One of the most anticipated IPOs in the world hit NYSE, but is it worth the wait?
Normally I scour the financial news and markets for the next Initial Public Offering (IPO) that's hitting the JSE.
But today is different.
In June this year, one worldwide mega brand announced it was listing on the New York Stock Exchange (NYSE).
Since then, many people across the world have been waiting in anticipation for undeniably popular brand to make its way onto the NYSE.
Now when you think of living in luxury like the rich and famous, what first comes to mind?
Three story house? Holidays in the most beautiful places? Buying expensive items?
Yes all these resonate with the rich and famous. But today I'm talking about expensive fast and flashy cars.
One of the most prestigious car brands in the world is attracting investors
The highly anticipated deal of the year that I’m talking about is, none other than Ferrari (NYSE: RACE).
As you know many people dream about owning a Ferrari. In fact, I’m sure many people would even just like to drive one, for a day.
Well, now you can.
Ferrari is now listed on the NYSE, so you can own a piece of Ferrari for the price of a share.
In the lead up to the listing, Ferrari raised about $893 million in its quest for listing. And in terms of profitability Ferrari is doing quite well.
Ferrari rebranded in order to make up for slow revenue growth.
From 2012 to 2013, Ferarri sold 6,922 cars and the company's revenue increased a modest 5% to €2.3 billion.
In 2014, Ferrari earned €265 million, a 7.7% increase year over year (YOY), and shipped 7,255 cars.
This year, total profit was €65 million in quarter one of 2015, a 20% increase YOY.
Now, Ferrari expects to record revenue of about €720 million to €730 million for the three months end 30 September. That would be an increase of 9% to 10% from a year earlier. Adjusted earnings are expected to rise from 19% to 22% which translate between €210 million to €215 million.
So there’s no denying that Ferrari is a profitable company, but with every investment comes some risks.
The two problems with Ferrari’s IPO
Firstly, the company said in its IPO filing that it hopes to increase sales in the Asian markets. However, government approvals and other federal regulations could hamper sales growth in this region.
"If our international expansion plans are unsuccessful, our business, results of operation and financial condition could be materially adversely affected," the IPO filing read.
This doesn’t give much confidence to investors wanting to put their cash in Ferrari’s listing.
Secondly, Ferrari notes that the 7,000 car cap that it’s implemented in recent years allows it to "focus on maintaining low volumes and exclusivity", however it "limits our potential sales growth and profitability."
So do you follow the crowd and pile in with your cash?

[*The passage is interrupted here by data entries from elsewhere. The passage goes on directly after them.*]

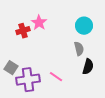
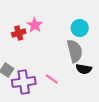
gray semicircle: (79, 49) -> (75, 51), size x1.6
black semicircle: (88, 67) -> (84, 69), turned 84

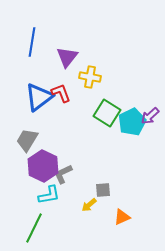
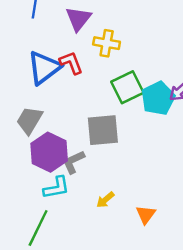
green square: (107, 113) -> (127, 87), turned 32
gray square: (103, 190) -> (103, 130), moved, size x1.8
orange triangle: (122, 217) -> (146, 215), turned -30

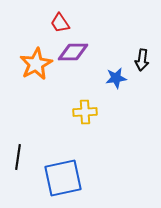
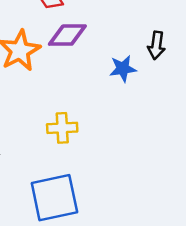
yellow cross: (85, 112) -> (62, 128), moved

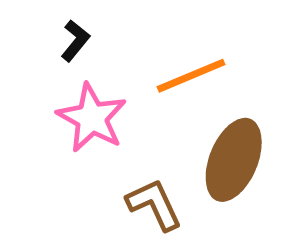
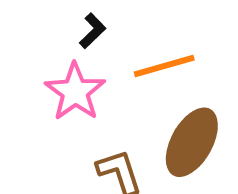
black L-shape: (75, 41) -> (93, 31), moved

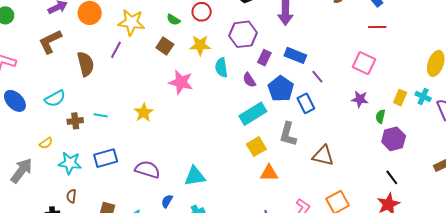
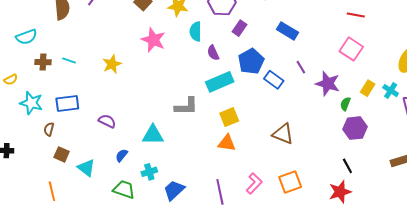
blue rectangle: (295, 55) -> (288, 31), moved
pink square: (364, 63) -> (351, 49), moved
purple line: (317, 77) -> (301, 67), moved
purple semicircle: (249, 80) -> (213, 53), moved
purple star: (360, 99) -> (328, 84), size x1.4
blue rectangle: (306, 103) -> (274, 80), turned -36
gray L-shape: (288, 134) -> (186, 106), moved, turned -115
yellow square: (256, 147) -> (229, 117), moved
purple semicircle: (147, 170) -> (107, 121), size x0.7
brown semicircle: (71, 196) -> (49, 129), moved

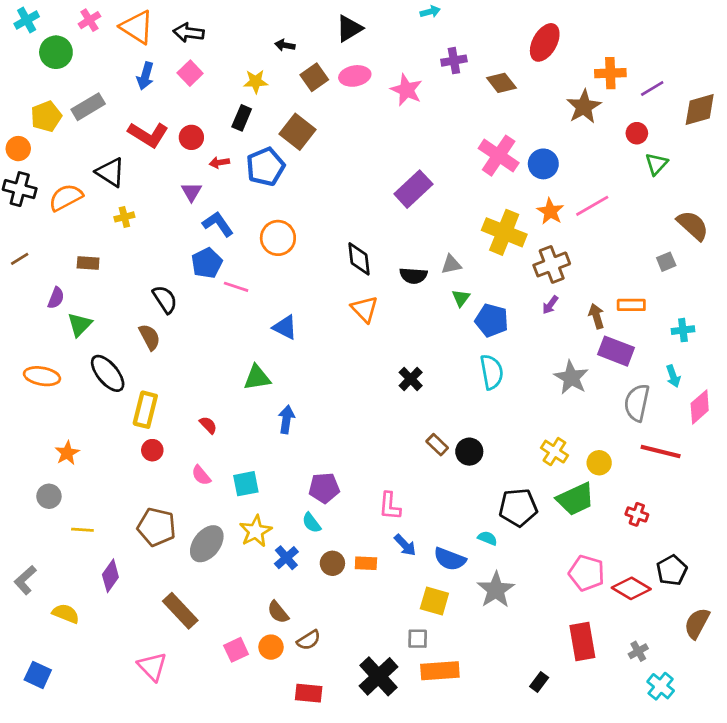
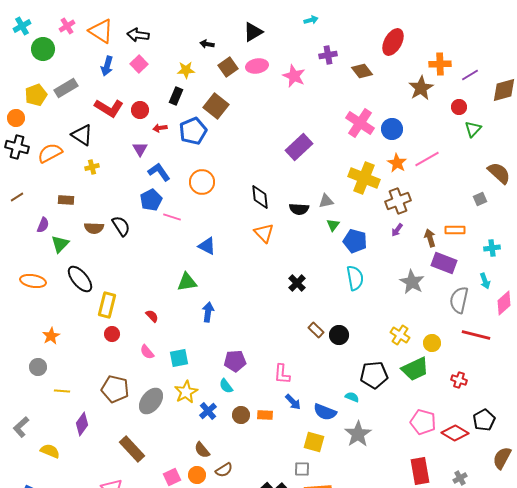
brown semicircle: (150, 337) -> (94, 228), moved, turned 120

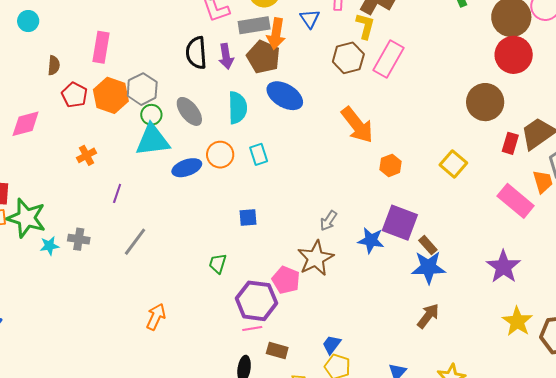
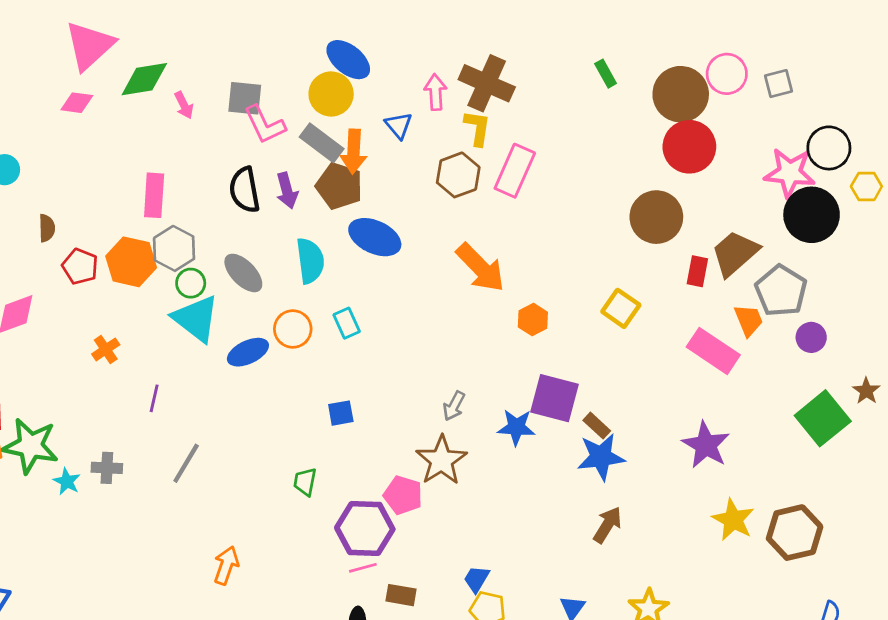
gray rectangle: (254, 25) -> (322, 143), turned 52
pink rectangle: (101, 47) -> (154, 195), moved
cyan triangle: (153, 140) -> (196, 319), turned 51
cyan star: (49, 246) -> (67, 481), turned -30

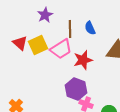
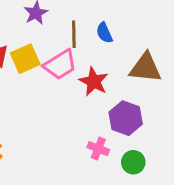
red star: (83, 60) -> (94, 82), turned -30
purple hexagon: (76, 89) -> (126, 118), moved

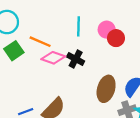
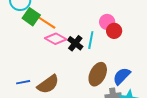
cyan line: (79, 26) -> (91, 40), moved
green square: (14, 51) -> (31, 17), moved, turned -30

Before you get blinded by the investor’s demand and the excitement around it all, there two ways you can play this IPO…
Firstly, the best way to profit from a new stock is to hold off until the frenzy settles down and the IPO lock-up period ends. The IPO lock-up period is the period of time after a company goes public in which investors, like founders and venture capitalists, can't sell their shares of the stock.
It can last anywhere from 90 to 180 days after the company hits the market. This is a good amount of time to consider if the stock’s profitable. Not to mention, you’ll avoid much of the early volatility new stocks experience.
Secondly, you must wait to Ferrari’s quarterly earnings reports to come out. Although Ferrari is already a profitable company, you want to make sure it isn't piling up losses and becoming less profitable.
So as a final note: Investing in Ferrari stock seems like an exciting opportunity right now. Ferrari’s sound financials and popular brand will tempt many investors to throw money at it. But the best way to profit from any IPO is to be patient. If all still looks good in next few months or so, then maybe you can jump in.